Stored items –
::::::

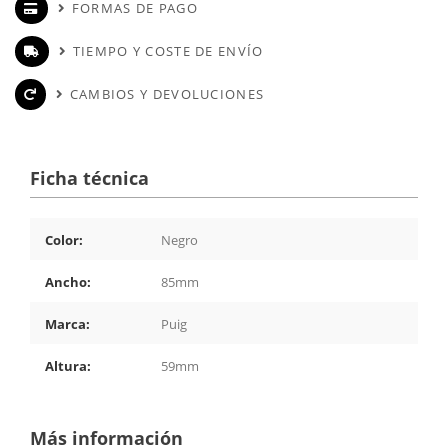
FORMAS DE PAGO
TIEMPO Y COSTE DE ENVÍO
CAMBIOS Y DEVOLUCIONES
Ficha técnica
Color:
Negro
Ancho:
85mm
Marca:
Puig
Altura:
59mm
Más información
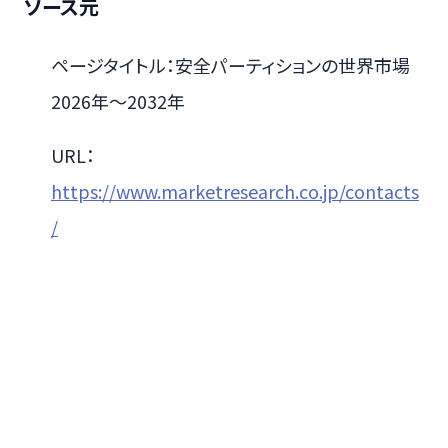
ソース元
ページタイトル：安全パーティションの世界市場
2026年～2032年
URL：
https://www.marketresearch.co.jp/contacts
/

::::::

Omit the pictures and restate the rest of the records verbatim.

FORMAS DE PAGO
TIEMPO Y COSTE DE ENVÍO
CAMBIOS Y DEVOLUCIONES
Ficha técnica
Color:
Negro
Ancho:
85mm
Marca:
Puig
Altura:
59mm
Más información
ソース元
ページタイトル：安全パーティションの世界市場
2026年～2032年
URL：
https://www.marketresearch.co.jp/contacts
/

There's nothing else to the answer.